Work required: Without including any image, retype the records word for word.

━━━ Information provided ━━━

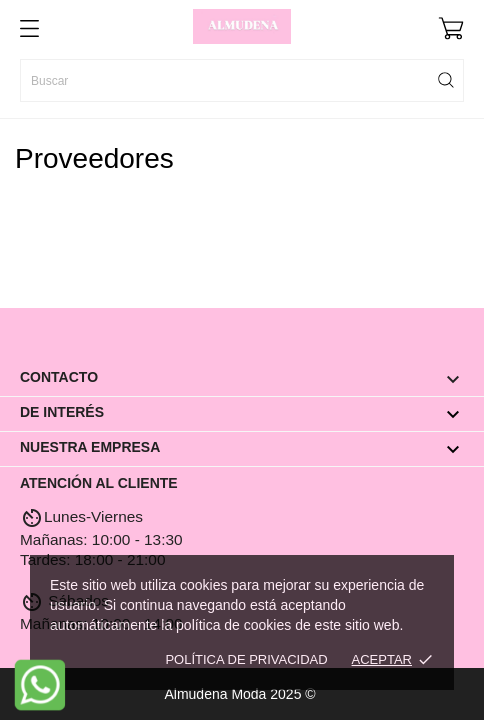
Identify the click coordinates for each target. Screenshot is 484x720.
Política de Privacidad (246, 659)
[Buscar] (242, 80)
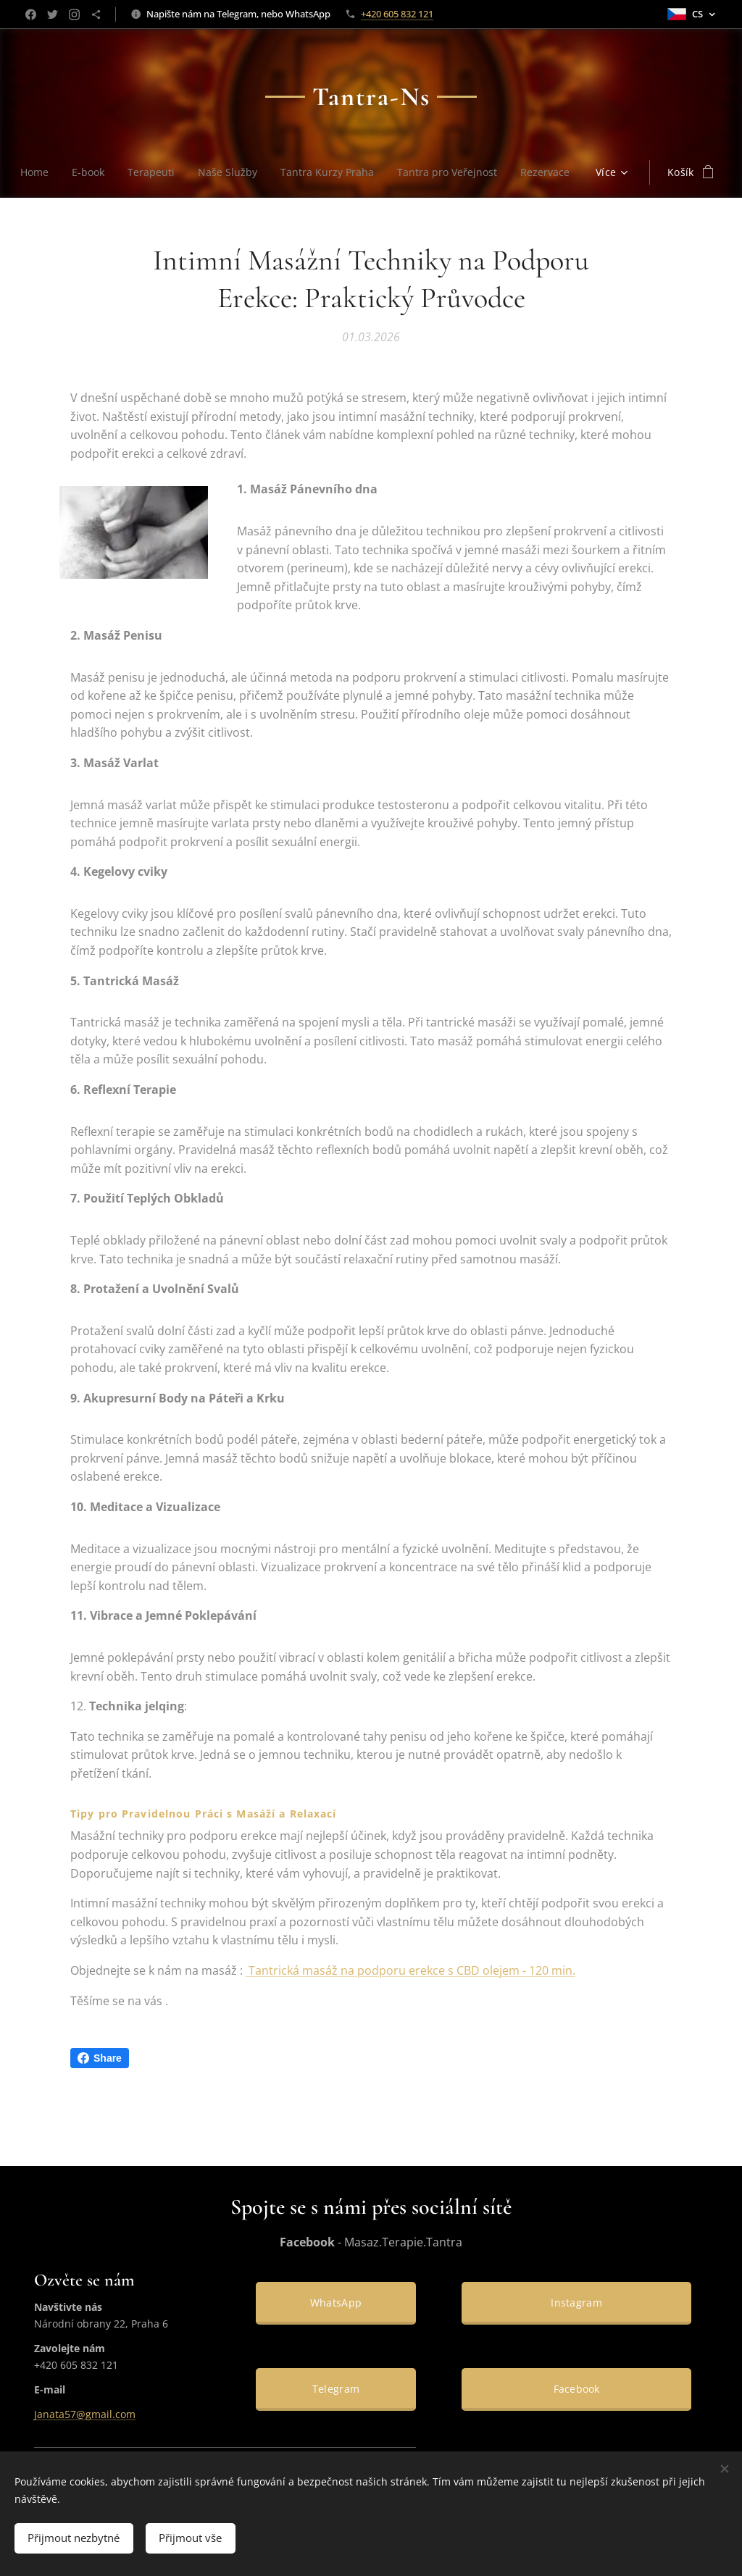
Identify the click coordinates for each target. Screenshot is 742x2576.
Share (100, 2058)
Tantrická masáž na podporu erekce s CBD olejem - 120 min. (410, 1970)
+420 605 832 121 (397, 13)
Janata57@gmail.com (85, 2415)
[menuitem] (70, 172)
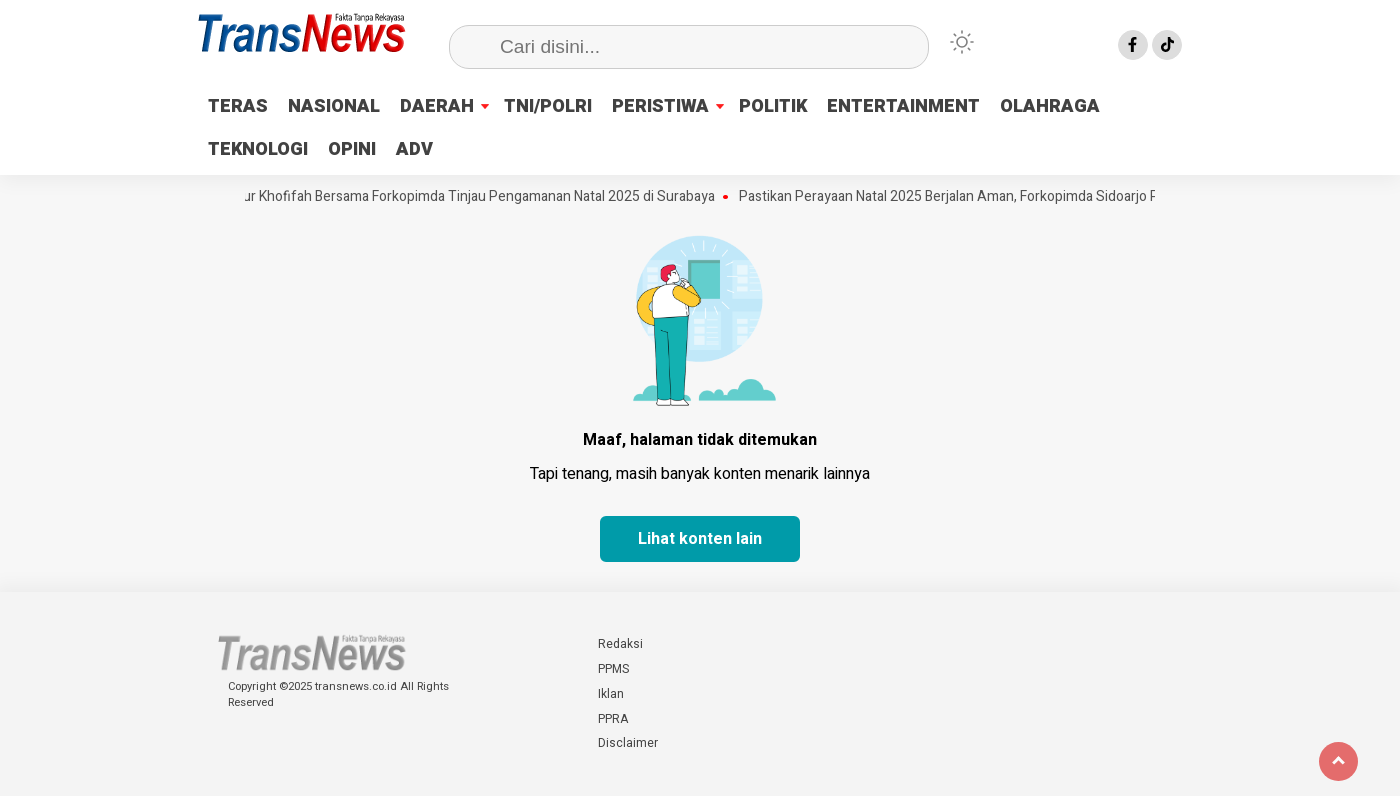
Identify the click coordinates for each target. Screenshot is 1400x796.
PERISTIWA (660, 106)
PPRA (613, 719)
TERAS (238, 106)
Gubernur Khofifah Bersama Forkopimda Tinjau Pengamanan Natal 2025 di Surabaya (464, 197)
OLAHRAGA (1050, 106)
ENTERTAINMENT (903, 106)
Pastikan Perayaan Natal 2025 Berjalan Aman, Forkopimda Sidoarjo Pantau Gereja (996, 197)
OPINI (352, 149)
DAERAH (437, 106)
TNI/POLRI (548, 106)
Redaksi (620, 644)
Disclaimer (628, 743)
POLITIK (773, 106)
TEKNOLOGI (258, 149)
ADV (414, 149)
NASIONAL (334, 106)
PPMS (613, 669)
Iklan (611, 694)
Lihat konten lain (700, 539)
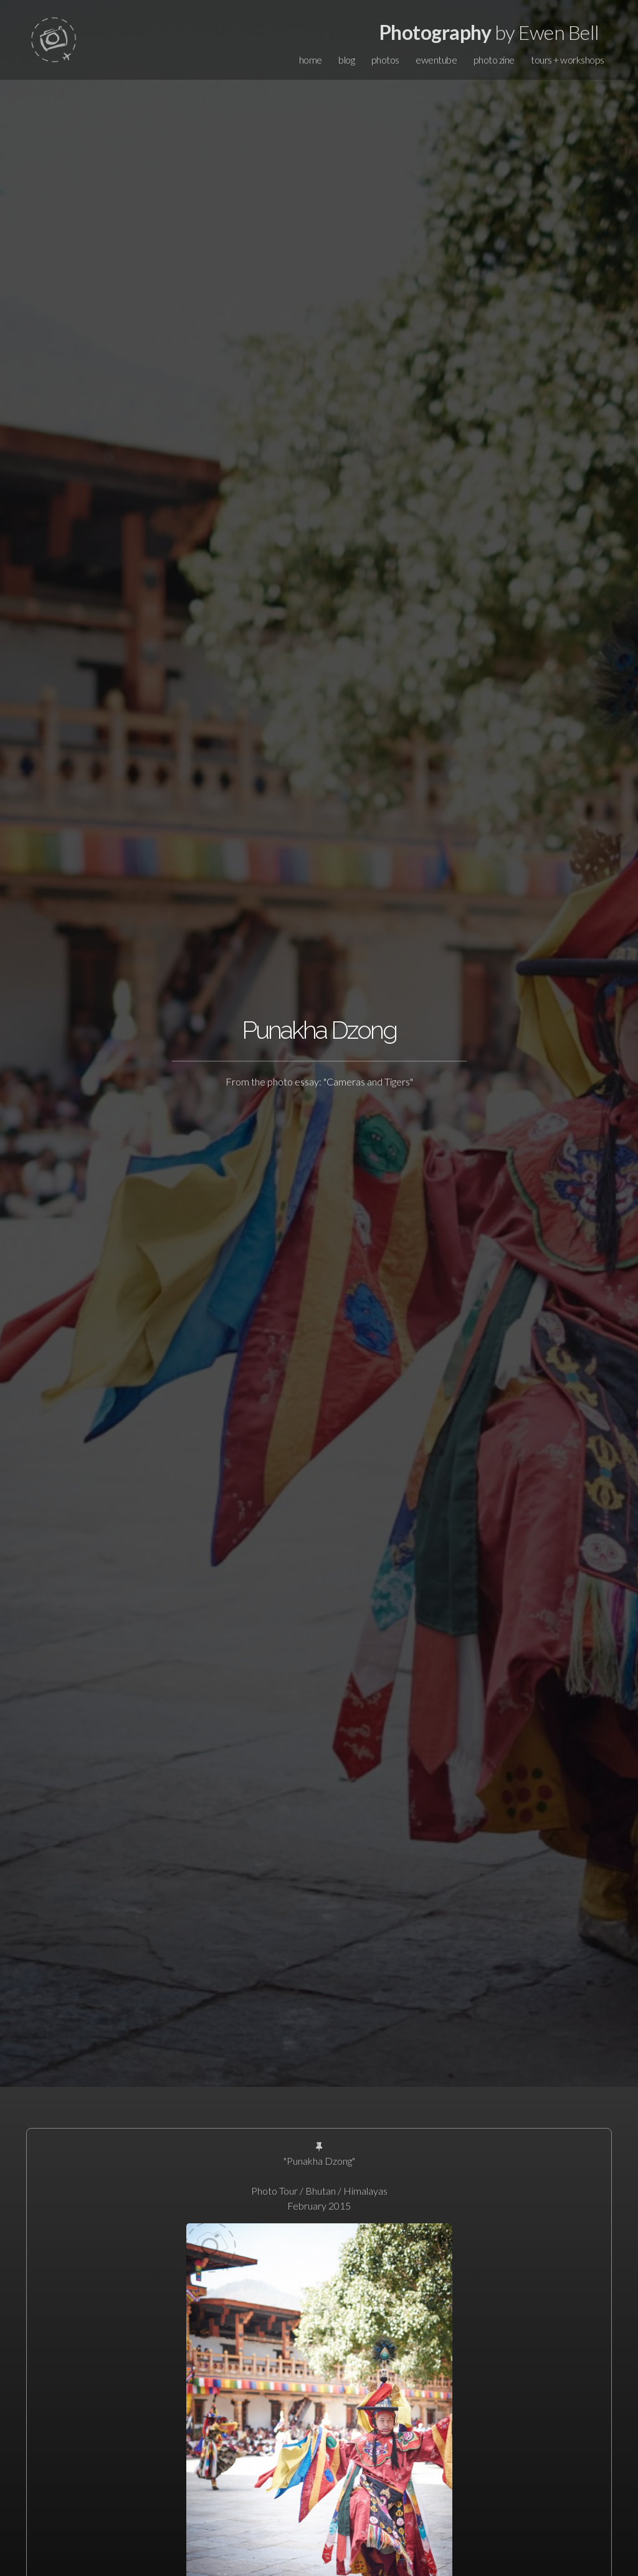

━━━

Response to this exercise:
Identify the click coordinates for each target. Screenshot is 484x720.
Política de Privacidad (246, 659)
[Buscar] (242, 80)
Identify the click coordinates for each target. Screenshot is 742x2576.
Share (100, 2058)
Tantrická masáž na podporu erekce s CBD olejem - 120 min. (410, 1970)
+420 605 832 121 (397, 13)
Janata57@gmail.com (85, 2415)
[menuitem] (70, 172)
Identify the click coordinates for each target. Screenshot is 1400x796.
PERISTIWA (660, 106)
PPRA (613, 719)
TERAS (238, 106)
Gubernur Khofifah Bersama Forkopimda Tinjau Pengamanan Natal 2025 di Surabaya (464, 197)
OLAHRAGA (1050, 106)
ENTERTAINMENT (903, 106)
Pastikan Perayaan Natal 2025 Berjalan Aman, Forkopimda Sidoarjo Pantau Gereja (996, 197)
OPINI (352, 149)
DAERAH (437, 106)
TNI/POLRI (548, 106)
Redaksi (620, 644)
Disclaimer (628, 743)
POLITIK (773, 106)
TEKNOLOGI (258, 149)
ADV (414, 149)
NASIONAL (334, 106)
PPMS (613, 669)
Iklan (611, 694)
Lihat konten lain (700, 539)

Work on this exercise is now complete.